Here, the National Competitiveness Council warned that Ireland needs to "respond in a forthright and confident fashion" to the challenges posed by Brexit.
The London-based Adam Smith Institute said corporation tax in the UK should be abolished as part of a reboot of the country's tax system in the wake of the Brexit vote.
It said the move could be phased in, with an initial cut to 12.5pc, to bring the country in line with Ireland, then chop it further to 6.25pc and ultimately zero. Such a move would put Ireland under pressure in terms of foreign direct investment. But whether Whitehall would follow up on the call remains to be seen, although the institute is regarded as having helped influence Conservative Party thinking in the past.
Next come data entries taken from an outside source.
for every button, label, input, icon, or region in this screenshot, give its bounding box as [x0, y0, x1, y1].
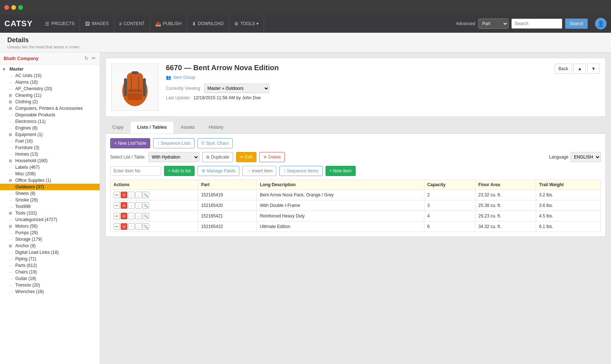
- tree-item[interactable]: —Electronics (11): [0, 118, 100, 125]
- tree-item[interactable]: —AP_Chemistry (20): [0, 85, 100, 92]
- edit-row-icon[interactable]: ✏: [113, 192, 120, 198]
- tree-item[interactable]: ⊞Computers, Printers & Accessories: [0, 105, 100, 112]
- tree-item[interactable]: —Smoke (29): [0, 197, 100, 203]
- tree-item[interactable]: —Outdoors (37): [0, 184, 100, 190]
- new-item-button[interactable]: + New Item: [326, 166, 356, 176]
- search-row-icon[interactable]: 🔍: [143, 213, 149, 219]
- search-type-select[interactable]: Part Category Brand All: [478, 19, 508, 29]
- delete-row-icon[interactable]: ✕: [121, 202, 127, 209]
- tree-item[interactable]: ▾Master: [0, 66, 100, 72]
- tree-item[interactable]: ⊞Motors (56): [0, 223, 100, 229]
- tree-item[interactable]: ⊞Tools (102): [0, 210, 100, 216]
- tree-item[interactable]: ⊞Household (160): [0, 157, 100, 164]
- tree-item[interactable]: —Guitar (18): [0, 275, 100, 282]
- down-row-icon[interactable]: ↓: [135, 213, 142, 219]
- table-row: ✏ ✕ ↑ ↓ 🔍 152165420With Double I-Frame32…: [111, 200, 601, 211]
- tree-item[interactable]: —Furniture (3): [0, 144, 100, 151]
- tab-assets[interactable]: Assets: [174, 121, 202, 133]
- tab-content: + New List/Table ↕ Sequence Lists © Spol…: [105, 134, 606, 237]
- search-row-icon[interactable]: 🔍: [143, 202, 149, 209]
- nav-item-download[interactable]: ⬇ DOWNLOAD: [187, 15, 229, 33]
- tree-item[interactable]: —Storage (179): [0, 236, 100, 243]
- down-row-icon[interactable]: ↓: [135, 192, 142, 198]
- currently-viewing-select[interactable]: Master » Outdoors: [204, 84, 269, 93]
- user-avatar[interactable]: 👤: [595, 18, 607, 29]
- up-row-icon[interactable]: ↑: [128, 223, 135, 230]
- delete-button[interactable]: ✕ Delete: [259, 152, 285, 162]
- nav-up-button[interactable]: ▲: [574, 64, 586, 74]
- tree-item[interactable]: —Digital Load Links (18): [0, 249, 100, 256]
- sequence-lists-button[interactable]: ↕ Sequence Lists: [153, 138, 194, 148]
- search-row-icon[interactable]: 🔍: [143, 223, 149, 230]
- tree-item[interactable]: —Wrenches (18): [0, 288, 100, 295]
- tree-item[interactable]: —Labels (467): [0, 164, 100, 171]
- add-to-list-button[interactable]: + Add to list: [164, 166, 195, 176]
- sequence-items-button[interactable]: ↕ Sequence Items: [279, 166, 322, 176]
- tree-item[interactable]: —Chairs (19): [0, 269, 100, 275]
- delete-row-icon[interactable]: ✕: [121, 192, 127, 198]
- tree-item[interactable]: —Uncategorized (4727): [0, 216, 100, 223]
- select-row: Select List / Table: With Hydration ⧉ Du…: [110, 152, 601, 162]
- edit-row-icon[interactable]: ✏: [113, 213, 120, 219]
- tree-item[interactable]: —Alarms (16): [0, 79, 100, 85]
- tree-item[interactable]: —AC Units (15): [0, 72, 100, 79]
- tree-item[interactable]: —Sheets (8): [0, 190, 100, 197]
- delete-row-icon[interactable]: ✕: [121, 223, 127, 230]
- tab-copy[interactable]: Copy: [105, 121, 130, 133]
- nav-item-tools[interactable]: ⚙ TOOLS ▾: [229, 15, 264, 33]
- tree-item[interactable]: —Parts (612): [0, 262, 100, 269]
- tree-item[interactable]: ⊞Clothing (2): [0, 99, 100, 105]
- search-button[interactable]: Search: [565, 19, 588, 29]
- insert-item-button[interactable]: → Insert Item: [242, 166, 276, 176]
- nav-item-projects[interactable]: ☰ PROJECTS: [40, 15, 80, 33]
- up-row-icon[interactable]: ↑: [128, 213, 135, 219]
- product-last-update: Last Update: 12/18/2015 11:56 AM by John…: [166, 95, 279, 100]
- advanced-link[interactable]: Advanced: [456, 21, 475, 26]
- tree-item[interactable]: —Pumps (29): [0, 229, 100, 236]
- language-select[interactable]: ENGLISH FRENCH SPANISH GERMAN: [571, 152, 601, 162]
- up-row-icon[interactable]: ↑: [128, 192, 135, 198]
- nav-item-publish[interactable]: 📤 PUBLISH: [150, 15, 187, 33]
- list-select[interactable]: With Hydration: [148, 152, 199, 162]
- sidebar-refresh-icon[interactable]: ↻: [84, 55, 89, 61]
- search-row-icon[interactable]: 🔍: [143, 192, 149, 198]
- tree-item[interactable]: —Tremolo (20): [0, 282, 100, 288]
- tree-expand-icon: ⊞: [9, 100, 14, 104]
- tree-item[interactable]: ⊞Cleaning (11): [0, 92, 100, 99]
- down-row-icon[interactable]: ↓: [135, 223, 142, 230]
- tree-item[interactable]: —Engines (8): [0, 125, 100, 131]
- maximize-dot[interactable]: [18, 5, 23, 10]
- tree-item[interactable]: —Homes (13): [0, 151, 100, 157]
- nav-label-tools: TOOLS ▾: [240, 21, 259, 26]
- tree-item[interactable]: ⊞Anchor (9): [0, 243, 100, 249]
- edit-button[interactable]: ✏ Edit: [236, 152, 256, 162]
- item-number-input[interactable]: [110, 166, 161, 176]
- tree-item[interactable]: —Test999: [0, 203, 100, 210]
- new-list-button[interactable]: + New List/Table: [110, 138, 150, 148]
- tree-item[interactable]: —Piping (71): [0, 256, 100, 262]
- duplicate-button[interactable]: ⧉ Duplicate: [202, 152, 233, 162]
- tree-item[interactable]: —Fuel (16): [0, 138, 100, 144]
- tree-item[interactable]: ⊞Equipment (1): [0, 131, 100, 138]
- back-button[interactable]: Back: [555, 64, 572, 74]
- nav-down-button[interactable]: ▼: [587, 64, 600, 74]
- edit-row-icon[interactable]: ✏: [113, 202, 120, 209]
- tab-history[interactable]: History: [202, 121, 230, 133]
- manage-fields-button[interactable]: ⚙ Manage Fields: [197, 166, 239, 176]
- nav-label-publish: PUBLISH: [163, 21, 181, 26]
- close-dot[interactable]: [4, 5, 9, 10]
- up-row-icon[interactable]: ↑: [128, 202, 135, 209]
- tree-item[interactable]: ⊞Office Supplies (1): [0, 177, 100, 184]
- tree-item[interactable]: —Misc (206): [0, 171, 100, 177]
- edit-row-icon[interactable]: ✏: [113, 223, 120, 230]
- tree-item[interactable]: —Disposable Products: [0, 112, 100, 118]
- minimize-dot[interactable]: [11, 5, 16, 10]
- down-row-icon[interactable]: ↓: [135, 202, 142, 209]
- spol-chars-button[interactable]: © Spol. Chars: [197, 138, 233, 148]
- delete-row-icon[interactable]: ✕: [121, 213, 127, 219]
- nav-item-images[interactable]: 🖼 IMAGES: [80, 15, 114, 33]
- tab-lists-tables[interactable]: Lists / Tables: [130, 121, 173, 133]
- sidebar-edit-icon[interactable]: ✏: [92, 55, 96, 61]
- nav-item-content[interactable]: # CONTENT: [114, 15, 150, 33]
- search-input[interactable]: [511, 19, 562, 29]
New UK Chancellor Philip Hammond has so far not committed to plans announced by his predecessor, George Osborne, to cut Britain's corporation tax rate to below 15pc.
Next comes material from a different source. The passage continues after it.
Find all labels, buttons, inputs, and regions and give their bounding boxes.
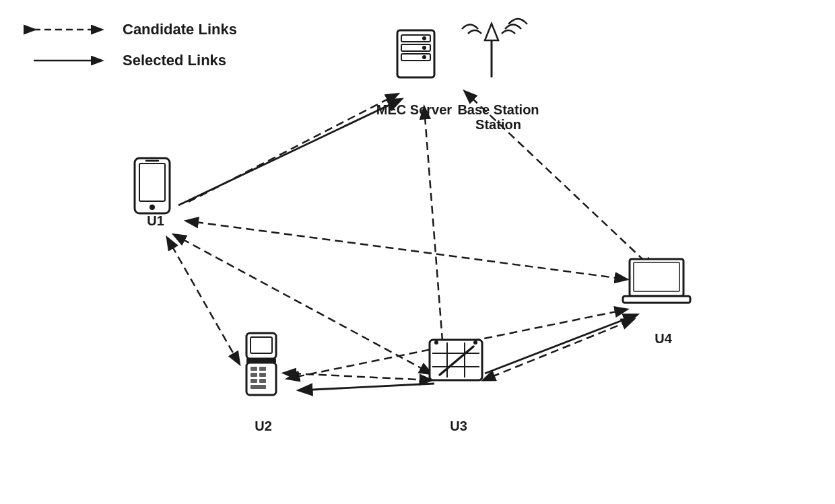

The Adam Smith Institute said there is a "false belief" that corporation tax is paid by companies.
"It is paid by the employees of companies, by their customers, and by their shareholders," the Institute said, in a note from its president, Madsen Pirie.
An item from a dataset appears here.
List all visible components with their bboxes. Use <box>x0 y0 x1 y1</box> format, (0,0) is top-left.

"Without corporation tax, businesses would have more money to distribute to shareholders in dividends, to increase the pay of their employees, and to keep prices keen for their customers. "Although the government would forego the amount it receives in corporation tax, it would receive more income tax from the higher dividends to shareholders and from the increased wages to employees, and more VAT from the extra spending power the lower prices put into the pockets on customers."
The Institute said abolishing corporation tax would "make the UK a very attractive location for world businesses, and drive a real boost to economic growth".
Mr Hammond has pledged to do whatever is required to restore confidence in the British economy.
He said the vote to leave the EU had "rattled confidence" and he will take "whatever measures" needed to shore up the British economy.